(HealthDay News) – The likelihood of congenital malformations, including defects of the eye, heart, and genitourinary system, is significantly increased for infants conceived following in vitro fertilization (IVF).
Lorraine I. Kelley-Quon, MD, from the David Geffen School of Medicine at the University of California in Los Angeles, and colleagues identified infants born after use of IVF or fertility-related services (fertility-enhancing drugs, artificial insemination, or intrauterine insemination) from the California Linked Birth Cohort Dataset from 2006–2007. The incidence of major congenital malformations in this group was compared with the incidence found in propensity-matched control groups of naturally-conceived infants.

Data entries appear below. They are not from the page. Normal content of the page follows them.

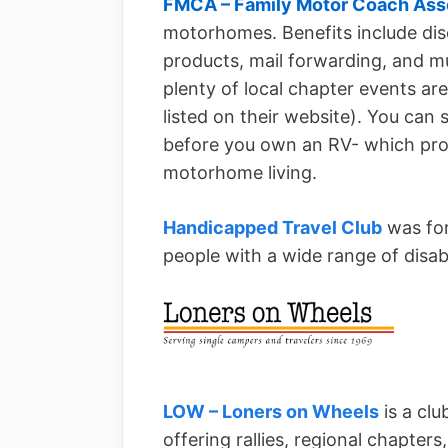
FMCA – Family Motor Coach Ass
motorhomes. Benefits include di
products, mail forwarding, and mu
plenty of local chapter events ar
listed on their website). You can
before you own an RV- which prov
motorhome living.
Handicapped Travel Club
was for
people with a wide range of disabil
LOW – Loners on Wheels
is a clu
offering rallies, regional chapters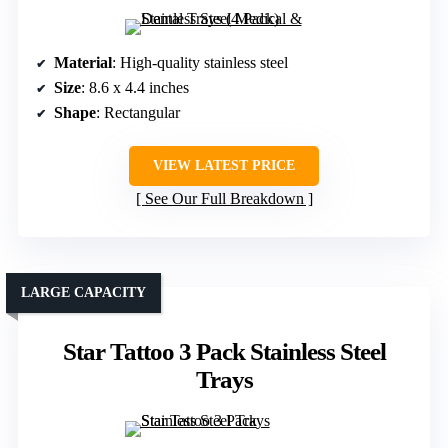
Material
: High-quality stainless steel
Size
: 8.6 x 4.4 inches
Shape
: Rectangular
VIEW LATEST PRICE
See Our Full Breakdown
LARGE CAPACITY
Star Tattoo 3 Pack Stainless Steel
Trays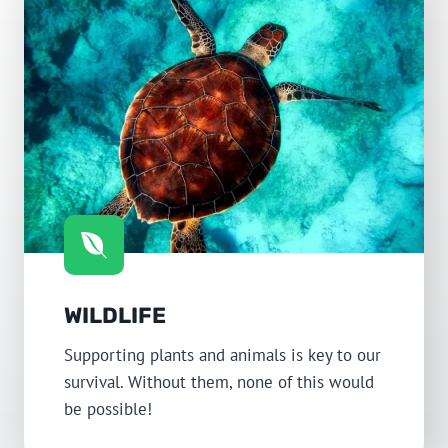
WILDLIFE
Supporting plants and animals is key to our
survival. Without them, none of this would
be possible!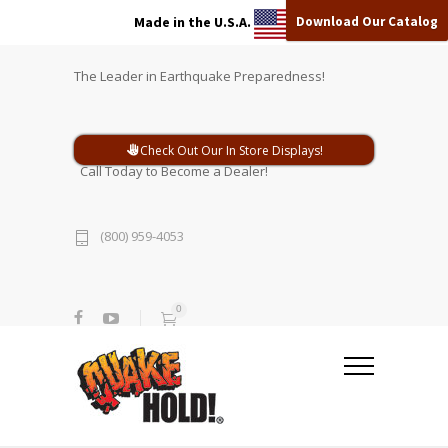
Download Our Catalog
Made in the U.S.A.
The Leader in Earthquake Preparedness!
Check Out Our In Store Displays!
Call Today to Become a Dealer!
(800) 959-4053
0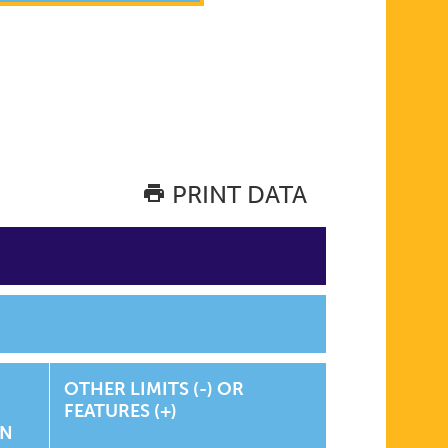
PRINT DATA
OTHER LIMITS (-) OR
FEATURES (+)
ON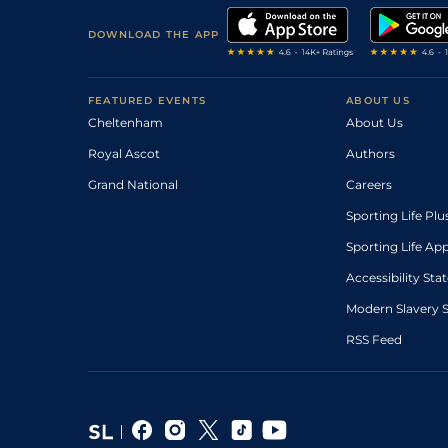
DOWNLOAD THE APP
FEATURED EVENTS
ABOUT US
Cheltenham
About Us
Royal Ascot
Authors
Grand National
Careers
Sporting Life Plu
Sporting Life Ap
Accessibility St
Modern Slavery 
RSS Feed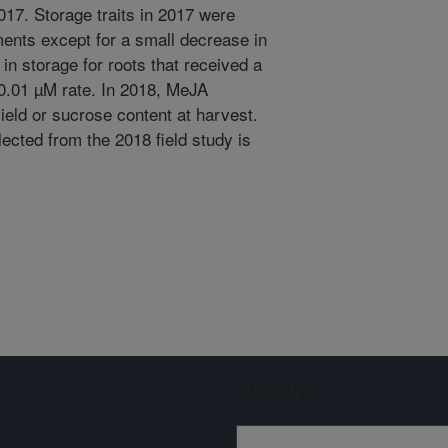
017. Storage traits in 2017 were
ments except for a small decrease in
 in storage for roots that received a
 0.01 µM rate. In 2018, MeJA
ield or sucrose content at harvest.
ected from the 2018 field study is
Sign up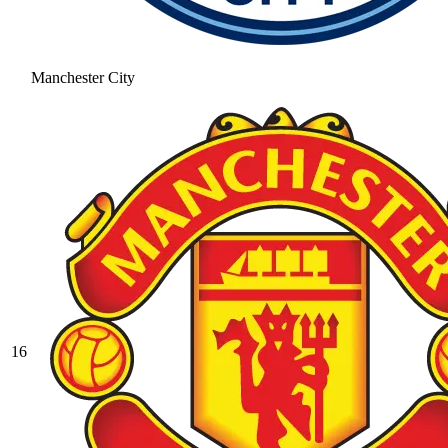
Manchester City
16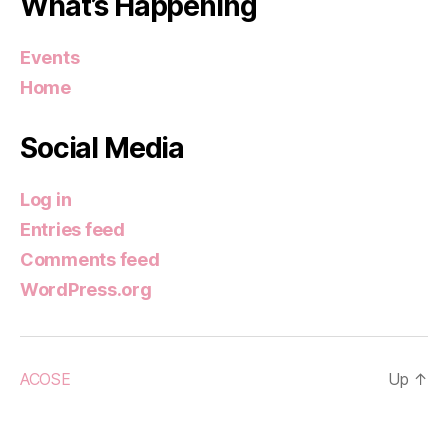
What’s Happening
Events
Home
Social Media
Log in
Entries feed
Comments feed
WordPress.org
ACOSE
Up
↑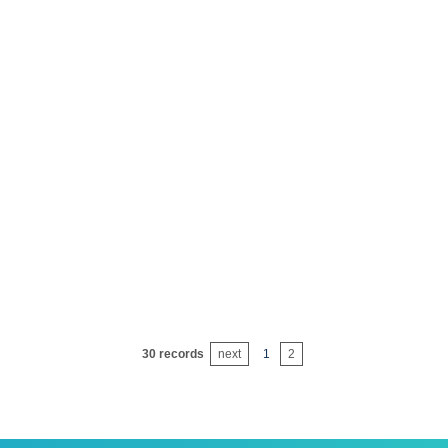
icide emulsifier 1600#
agri
ticide emulsifier 32#
agri
ticide emulsifier 33#
agri
ticide emulsifier 34#
agri
ticide emulsifier 36#
agri
icide emulsifier 0201-b
agri
ticide emulsifier 0202
agri
30 records
next
1
2
icide emulsifier 0202-c
agri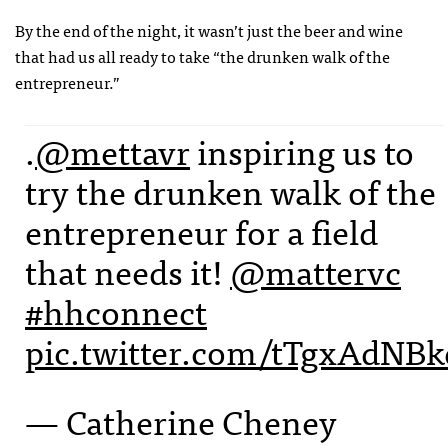
By the end of the night, it wasn’t just the beer and wine
that had us all ready to take “the drunken walk of the
entrepreneur.”
.
@mettavr
inspiring us to
try the drunken walk of the
entrepreneur for a field
that needs it!
@mattervc
#hhconnect
pic.twitter.com/tTgxAdNBk
— Catherine Cheney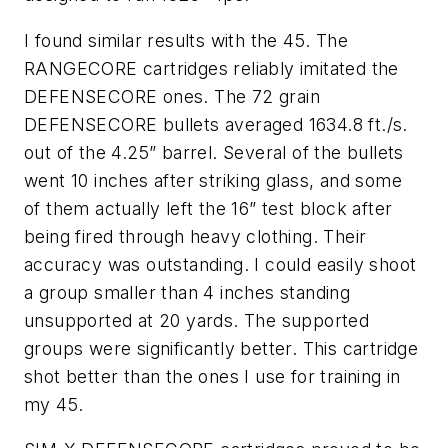
I found similar results with the 45. The
RANGECORE cartridges reliably imitated the
DEFENSECORE ones. The 72 grain
DEFENSECORE bullets averaged 1634.8 ft./s.
out of the 4.25” barrel. Several of the bullets
went 10 inches after striking glass, and some
of them actually left the 16” test block after
being fired through heavy clothing. Their
accuracy was outstanding. I could easily shoot
a group smaller than 4 inches standing
unsupported at 20 yards. The supported
groups were significantly better. This cartridge
shot better than the ones I use for training in
my 45.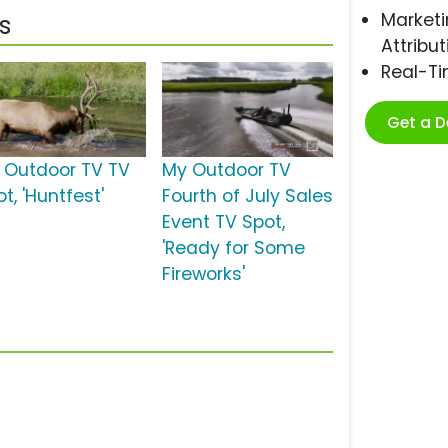
Marketi
s
Attribut
Real-T
Get a 
 Outdoor TV TV
My Outdoor TV
t, 'Huntfest'
Fourth of July Sales
Event TV Spot,
'Ready for Some
Fireworks'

The researchers identified 3,463 infants with major congenital malformations among 4,795 infants born after IVF and 46,025 matched controls. For infants born after IVF, birth defects were significantly increased (9.0 vs. 6.6%; P<0.001), including major malformations of the eye, head and neck, heart, and genitourinary system. The odds of major malformations remained increased after adjustment for other infant and maternal factors (odds ratio [OR] for all major malformations, 1.25; OR for defects of eye, 1.81; heart, 1.41; and genitourinary system, 1.40). Infants with chromosomal abnormalities were uncommon but were present significantly less frequently in the IVF group. The odds of congenital malformation after fertility-related services alone (1,749 infants) were nonsignificant, compared with matched controls.
“For parents considering in vitro fertilization or other forms of assisted reproductive technology, it is important that they understand and discuss with their doctor the potential risks of the procedure before making a decision,” Kelley-Quon said in a statement.